Now that sparse tensor types are first-class citizens and the sparse compiler is really taking shape, see for example this previous thread and the Sparse Compiler pre-print paper, it is time to make sure all other compiler optimizations compose well with sparse tensors, since proper composition is one of the major themes in the Composable and Modular Code Generation in MLIR pre-print paper.

Mostly, the composition should be completely transparent (i.e., kernels on dense or sparse tensors take exactly the same path through the compiler). Revision D119971 demonstrates such trivial compositions, since it places a set of linalg rewriting rules **upstream** of the sparse compiler with only minimum changes.

In some cases, however, optimizations only make sense in the context of sparse tensors, even though the rewriting would be applicable to both dense and sparse tensors alike. Revision D120429 is a first example of such an optimization that fuses two subsequent kernels by distributing a multiplication over additions (relying on arithmetic equalities that may not always hold for floating-point computations). This rewriting would be undesirable in the dense case, but may make a lot of sense for sparse tensor operands, since the resulting kernel has a potential lower asymptotic complexity.

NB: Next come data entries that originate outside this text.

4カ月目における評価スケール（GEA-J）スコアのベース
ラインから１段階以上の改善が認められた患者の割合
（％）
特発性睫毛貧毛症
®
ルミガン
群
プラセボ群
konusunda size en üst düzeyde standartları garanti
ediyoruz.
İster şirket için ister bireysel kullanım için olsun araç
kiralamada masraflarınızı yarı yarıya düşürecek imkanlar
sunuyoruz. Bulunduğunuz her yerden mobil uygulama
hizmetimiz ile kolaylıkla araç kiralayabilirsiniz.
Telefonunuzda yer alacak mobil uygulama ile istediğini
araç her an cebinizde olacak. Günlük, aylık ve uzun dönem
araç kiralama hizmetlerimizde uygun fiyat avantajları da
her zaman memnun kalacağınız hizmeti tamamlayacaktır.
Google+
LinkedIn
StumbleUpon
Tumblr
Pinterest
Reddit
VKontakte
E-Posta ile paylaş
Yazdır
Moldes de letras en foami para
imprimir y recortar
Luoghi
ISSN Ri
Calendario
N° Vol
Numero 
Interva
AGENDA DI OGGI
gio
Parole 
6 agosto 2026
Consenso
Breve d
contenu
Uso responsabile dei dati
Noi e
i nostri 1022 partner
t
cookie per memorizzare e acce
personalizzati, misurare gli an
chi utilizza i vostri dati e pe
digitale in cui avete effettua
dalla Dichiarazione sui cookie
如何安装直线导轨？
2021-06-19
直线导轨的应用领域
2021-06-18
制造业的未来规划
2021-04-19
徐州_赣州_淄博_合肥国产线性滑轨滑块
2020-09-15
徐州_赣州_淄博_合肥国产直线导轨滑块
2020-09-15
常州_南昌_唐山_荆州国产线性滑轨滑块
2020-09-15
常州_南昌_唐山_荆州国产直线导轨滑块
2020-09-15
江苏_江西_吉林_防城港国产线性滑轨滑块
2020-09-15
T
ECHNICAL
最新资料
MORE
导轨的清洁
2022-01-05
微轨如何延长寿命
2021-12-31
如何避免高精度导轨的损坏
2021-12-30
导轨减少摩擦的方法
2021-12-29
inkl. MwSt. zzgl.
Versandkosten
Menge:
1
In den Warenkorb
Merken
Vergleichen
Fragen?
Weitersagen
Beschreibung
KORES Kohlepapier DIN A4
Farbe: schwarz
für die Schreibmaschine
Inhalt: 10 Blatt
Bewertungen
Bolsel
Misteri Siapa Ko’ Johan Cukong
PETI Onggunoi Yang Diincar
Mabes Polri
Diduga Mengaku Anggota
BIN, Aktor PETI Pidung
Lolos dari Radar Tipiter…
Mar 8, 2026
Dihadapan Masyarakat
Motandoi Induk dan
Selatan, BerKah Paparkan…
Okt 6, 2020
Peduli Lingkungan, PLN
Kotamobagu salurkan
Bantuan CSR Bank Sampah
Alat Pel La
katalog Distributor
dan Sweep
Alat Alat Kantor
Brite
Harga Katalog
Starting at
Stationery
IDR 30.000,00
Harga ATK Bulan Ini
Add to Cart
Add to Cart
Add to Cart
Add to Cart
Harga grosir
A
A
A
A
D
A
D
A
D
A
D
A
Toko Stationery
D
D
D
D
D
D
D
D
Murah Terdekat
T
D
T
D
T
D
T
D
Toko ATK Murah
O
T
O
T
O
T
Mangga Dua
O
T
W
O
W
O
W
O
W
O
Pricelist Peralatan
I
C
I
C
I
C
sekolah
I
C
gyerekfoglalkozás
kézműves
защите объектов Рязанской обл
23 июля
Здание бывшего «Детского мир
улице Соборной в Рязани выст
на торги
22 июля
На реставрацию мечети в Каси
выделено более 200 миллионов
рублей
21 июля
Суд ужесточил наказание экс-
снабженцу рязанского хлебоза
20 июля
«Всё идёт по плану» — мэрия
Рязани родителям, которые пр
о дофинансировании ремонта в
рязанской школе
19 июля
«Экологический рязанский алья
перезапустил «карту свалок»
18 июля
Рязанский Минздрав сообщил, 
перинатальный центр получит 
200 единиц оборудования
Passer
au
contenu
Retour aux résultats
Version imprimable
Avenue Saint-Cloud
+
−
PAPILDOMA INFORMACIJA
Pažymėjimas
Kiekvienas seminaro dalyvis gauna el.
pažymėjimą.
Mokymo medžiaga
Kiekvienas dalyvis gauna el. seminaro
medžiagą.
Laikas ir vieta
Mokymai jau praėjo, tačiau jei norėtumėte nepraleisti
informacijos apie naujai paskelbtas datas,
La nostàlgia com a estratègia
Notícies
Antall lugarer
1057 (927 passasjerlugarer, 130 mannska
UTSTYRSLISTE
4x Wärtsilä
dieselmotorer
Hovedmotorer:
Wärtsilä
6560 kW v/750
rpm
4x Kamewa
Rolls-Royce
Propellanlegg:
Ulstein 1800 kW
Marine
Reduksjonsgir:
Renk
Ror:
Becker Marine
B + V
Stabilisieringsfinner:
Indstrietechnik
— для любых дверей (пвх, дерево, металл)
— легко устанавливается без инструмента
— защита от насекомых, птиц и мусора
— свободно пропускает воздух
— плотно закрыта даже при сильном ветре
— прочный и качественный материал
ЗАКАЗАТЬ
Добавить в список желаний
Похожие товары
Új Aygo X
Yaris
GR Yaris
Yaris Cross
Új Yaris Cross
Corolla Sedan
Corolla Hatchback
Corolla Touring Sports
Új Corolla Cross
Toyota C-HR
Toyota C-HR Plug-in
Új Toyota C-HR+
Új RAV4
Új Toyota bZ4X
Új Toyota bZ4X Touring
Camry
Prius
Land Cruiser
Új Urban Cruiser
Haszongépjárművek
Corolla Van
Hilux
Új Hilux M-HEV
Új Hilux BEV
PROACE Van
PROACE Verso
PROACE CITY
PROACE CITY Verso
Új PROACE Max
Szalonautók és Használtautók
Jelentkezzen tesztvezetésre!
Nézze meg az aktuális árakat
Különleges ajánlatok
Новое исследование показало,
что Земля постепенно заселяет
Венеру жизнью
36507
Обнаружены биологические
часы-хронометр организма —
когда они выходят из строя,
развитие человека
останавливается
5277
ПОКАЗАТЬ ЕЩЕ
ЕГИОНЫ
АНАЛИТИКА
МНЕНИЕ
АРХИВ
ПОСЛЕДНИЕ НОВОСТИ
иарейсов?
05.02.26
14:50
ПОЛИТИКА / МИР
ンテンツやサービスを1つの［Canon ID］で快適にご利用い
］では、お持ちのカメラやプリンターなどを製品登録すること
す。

For example, expressing **SDDMM** in PyTACO as follows, where S and X are sparse, and A, B, dense

`X[i,j] = S[i,j] * A[i,k] * B[k,j]`

yields a single Linalg op that computes the expression `sum(k, S[i,j] * A[i,k] * B[k,j])`

. However, when expressed as follows

`X[i,j] = A[i,k] * B[k,j] * S[i,j]`

the semantics dictate that subexpression `sum(k, A[i,k] * B[k,j]) * S[i,j]`

is expressed using two Linalg ops.

```
T[i,j] = A[i,k] * B[k,j]
X[i,j] = T[i,j] * S[i,j]
```

Without the fusion described above, the first kernel would compute the full dense matrix times matrix multiplication prior to doing the element-wise sampling. This would have a completely wrong asymptotic complexity. By fusing the ops, we again see that we only need to compute dot products that are not nullified.